WHAT THE TASK REQUIRES
Transcribe nothing except the lines below that run from the one with "The sider is fully responsive, including" to the one with "from care and attention when needed. Once a", ends included, and do not copy any picture.

====== STORED DATA

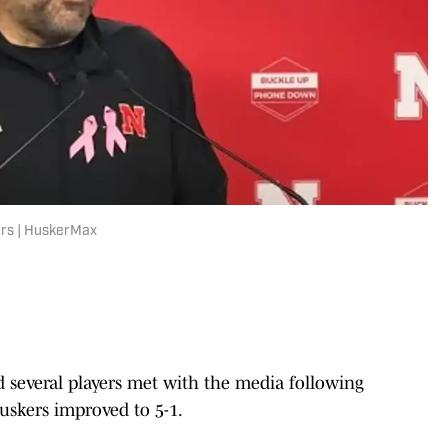
ers | HuskerMax
 several players met with the media following
uskers improved to 5-1.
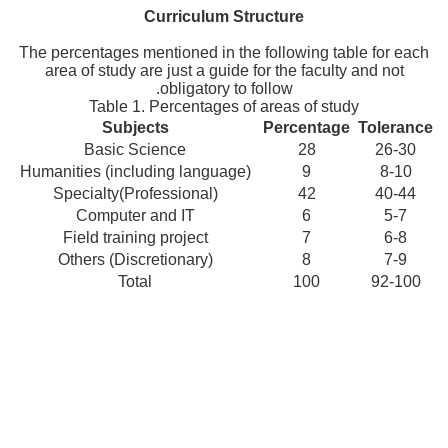
Curriculum Structure
The percentages mentioned in the following table for each
area of study are just a guide for the faculty and not
obligatory to follow.
Table 1. Percentages of areas of study
Subjects
Percentage
Tolerance
Basic Science
28
26-30
Humanities (including language)
9
8-10
Specialty(Professional)
42
40-44
Computer and IT
6
5-7
Field training project
7
6-8
Others (Discretionary)
8
7-9
Total
100
92-100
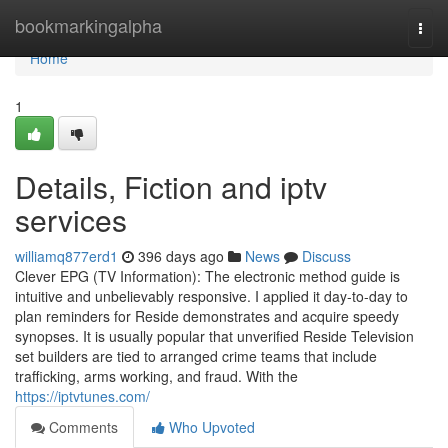
Home
bookmarkingalpha
Togg
navi
Home
1
Details, Fiction and iptv
services
williamq877erd1
396 days ago
News
Discuss
Clever EPG (TV Information): The electronic method guide is
intuitive and unbelievably responsive. I applied it day-to-day to
plan reminders for Reside demonstrates and acquire speedy
synopses. It is usually popular that unverified Reside Television
set builders are tied to arranged crime teams that include
trafficking, arms working, and fraud. With the
https://iptvtunes.com/
Comments
Who Upvoted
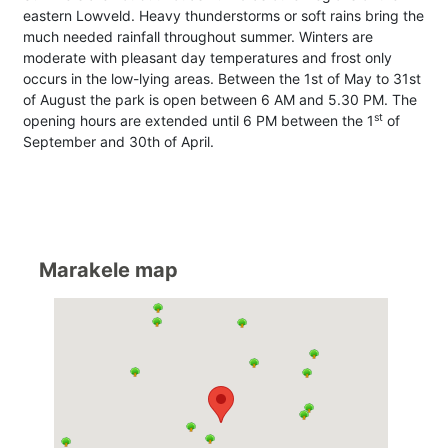
eastern Lowveld. Heavy thunderstorms or soft rains bring the
much needed rainfall throughout summer. Winters are
moderate with pleasant day temperatures and frost only
occurs in the low-lying areas. Between the 1st of May to 31st
of August the park is open between 6 AM and 5.30 PM. The
st
opening hours are extended until 6 PM between the 1
of
September and 30th of April.
Marakele map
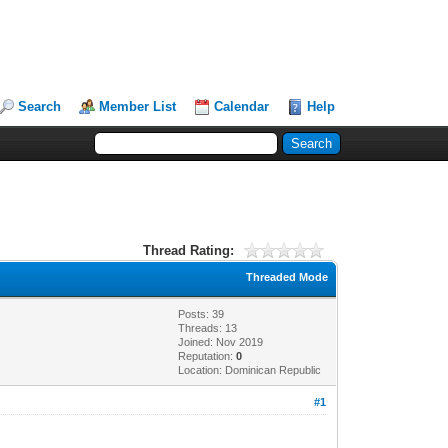
Search
Member List
Calendar
Help
Thread Rating:
Threaded Mode
Posts: 39
Threads: 13
Joined: Nov 2019
Reputation:
0
Location: Dominican Republic
#1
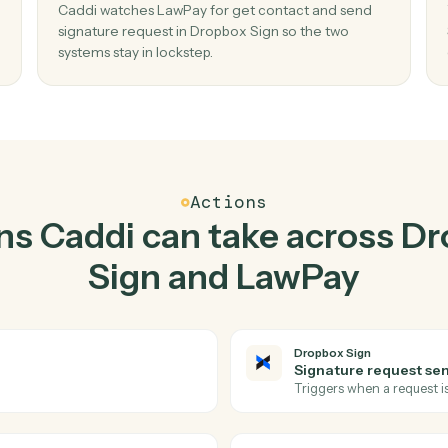
Top 3 Use Cases
ctical ways to use
Dropb
LawPay
togethe
02
re
Send signature request in Dropbox Sign
when get contact in LawPay.
request
Caddi watches LawPay for get contact and se
no
signature request in Dropbox Sign so the two
systems stay in lockstep.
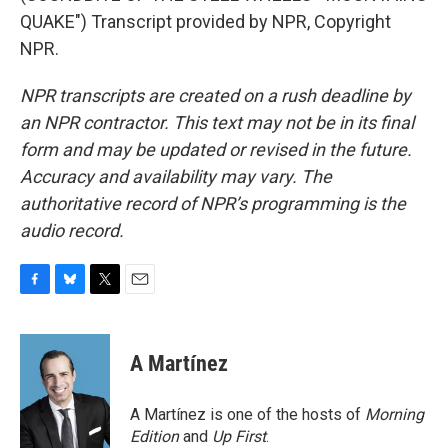
QUAKE") Transcript provided by NPR, Copyright
NPR.
NPR transcripts are created on a rush deadline by
an NPR contractor. This text may not be in its final
form and may be updated or revised in the future.
Accuracy and availability may vary. The
authoritative record of NPR’s programming is the
audio record.
F
B
T
E
a
l
w
m
c
u
i
a
e
e
t
i
A Martínez
b
s
t
l
o
k
e
o
y
r
A Martínez is one of the hosts of
Morning
k
Edition
and
Up First
.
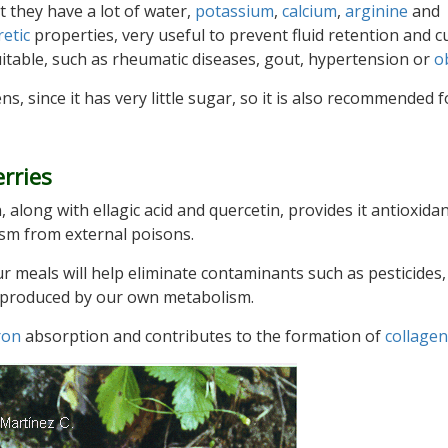
t they have a lot of water,
potassium
,
calcium
,
arginine
and
retic
properties, very useful to prevent fluid retention and c
uitable, such as rheumatic diseases, gout, hypertension or
o
ens, since it has very little sugar, so it is also recommended f
rries
n, along with ellagic acid and quercetin, provides it antioxida
ism from external poisons.
r meals will help eliminate contaminants such as pesticides,
ns produced by our own metabolism.
ron
absorption and contributes to the formation of
collagen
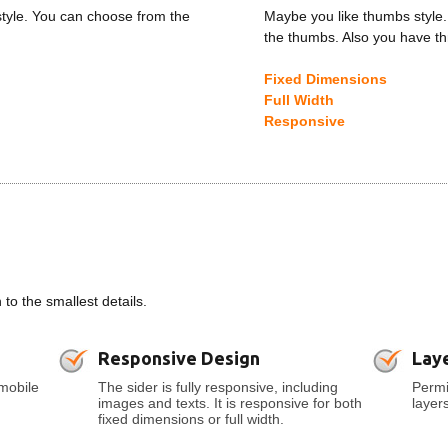
style. You can choose from the
Maybe you like thumbs style.
the thumbs. Also you have th
Fixed Dimensions
Full Width
Responsive
o the smallest details.
Responsive Design
Lay
mobile
The sider is fully responsive, including
Permi
images and texts. It is responsive for both
layer
fixed dimensions or full width.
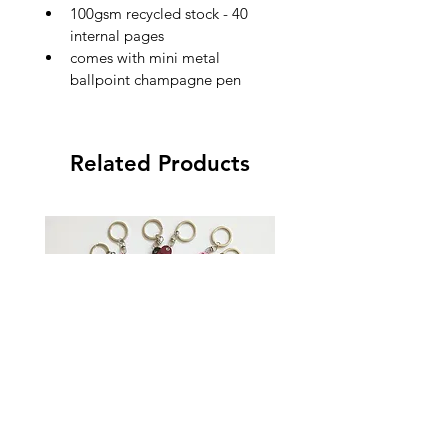
100gsm recycled stock - 40 
internal pages
comes with mini metal 
ballpoint champagne pen
Related Products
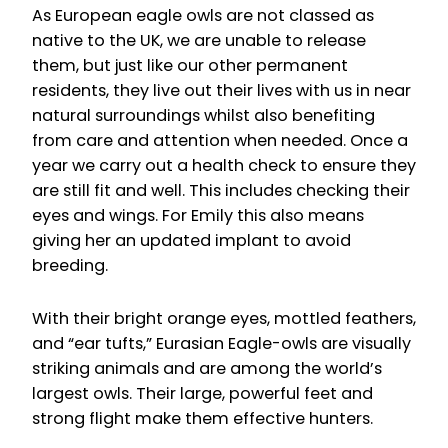
As European eagle owls are not classed as
native to the UK, we are unable to release
them, but just like our other permanent
residents, they live out their lives with us in near
natural surroundings whilst also benefiting
from care and attention when needed. Once a
year we carry out a health check to ensure they
are still fit and well. This includes checking their
eyes and wings. For Emily this also means
giving her an updated implant to avoid
breeding.
With their bright orange eyes, mottled feathers,
and “ear tufts,” Eurasian Eagle-owls are visually
striking animals and are among the world’s
largest owls. Their large, powerful feet and
strong flight make them effective hunters.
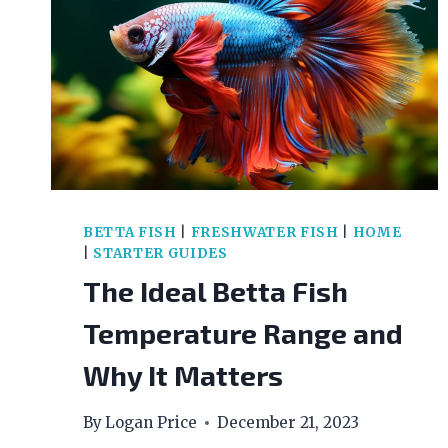
BETTA FISH
|
FRESHWATER FISH
|
HOME
|
STARTER GUIDES
The Ideal Betta Fish
Temperature Range and
Why It Matters
By
Logan Price
December 21, 2023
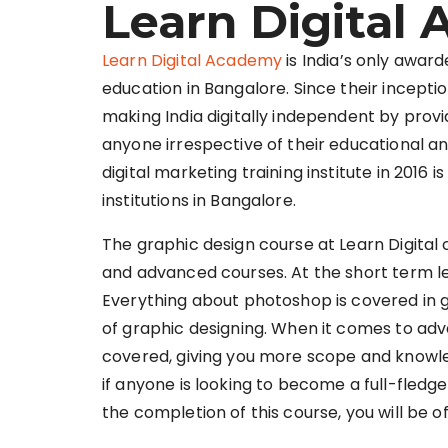
Learn Digital
Learn Digital Academy
is India’s only award
education in Bangalore. Since their inceptio
making India digitally independent by prov
anyone irrespective of their educational 
digital marketing training institute in 2016 
institutions in Bangalore.
The graphic design course at Learn Digital
and advanced courses. At the short term le
Everything about photoshop is covered in gr
of graphic designing. When it comes to adv
covered, giving you more scope and knowl
if anyone is looking to become a full-fledged
the completion of this course, you will be o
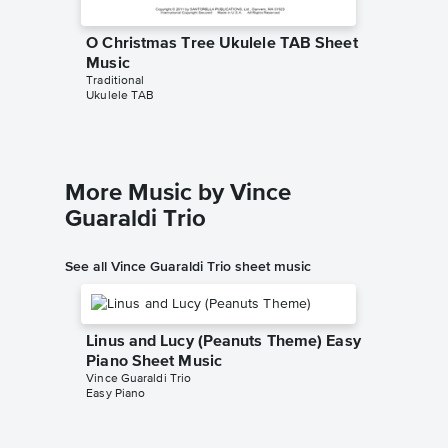
O Christmas Tree Ukulele TAB Sheet
Music
Traditional
Ukulele TAB
More Music by Vince
Guaraldi Trio
See all Vince Guaraldi Trio sheet music
Linus and Lucy (Peanuts Theme) Easy
Piano Sheet Music
Vince Guaraldi Trio
Easy Piano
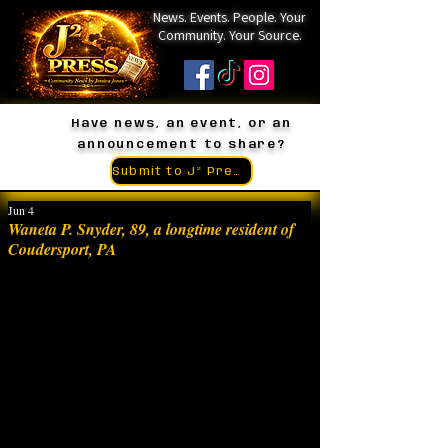
News. Events. People. Your
Community. Your Source.
Have news, an event, or an
announcement to share?
Submit to J² Press
Jun 4
Waneta P. Snyder, 89, a longtime resident of
Coudersport, PA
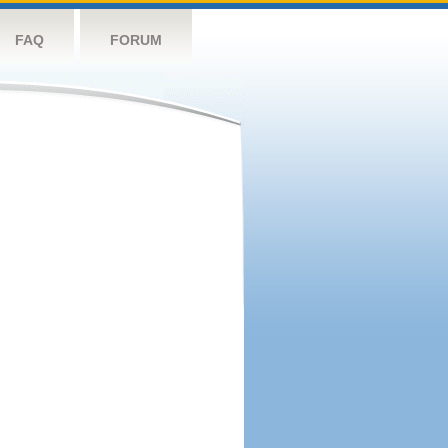
FAQ
FORUM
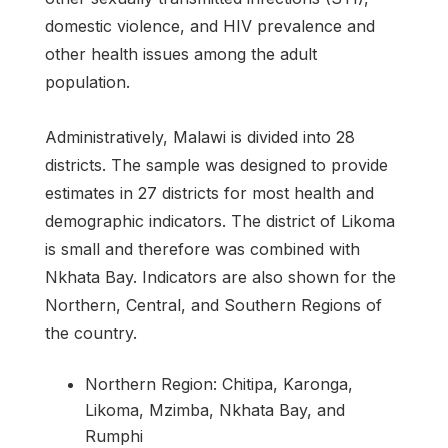
domestic violence, and HIV prevalence and
other health issues among the adult
population.
Administratively, Malawi is divided into 28
districts. The sample was designed to provide
estimates in 27 districts for most health and
demographic indicators. The district of Likoma
is small and therefore was combined with
Nkhata Bay. Indicators are also shown for the
Northern, Central, and Southern Regions of
the country.
Northern Region: Chitipa, Karonga,
Likoma, Mzimba, Nkhata Bay, and
Rumphi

============

ANSWER TO THIS PROBLEM
The sider is fully responsive, including
Permi
images and texts. It is responsive for both
layer
fixed dimensions or full width.
100gsm recycled stock - 40 
internal pages
comes with mini metal 
ballpoint champagne pen
Related Products
As European eagle owls are not classed as
native to the UK, we are unable to release
them, but just like our other permanent
residents, they live out their lives with us in near
natural surroundings whilst also benefiting
from care and attention when needed. Once a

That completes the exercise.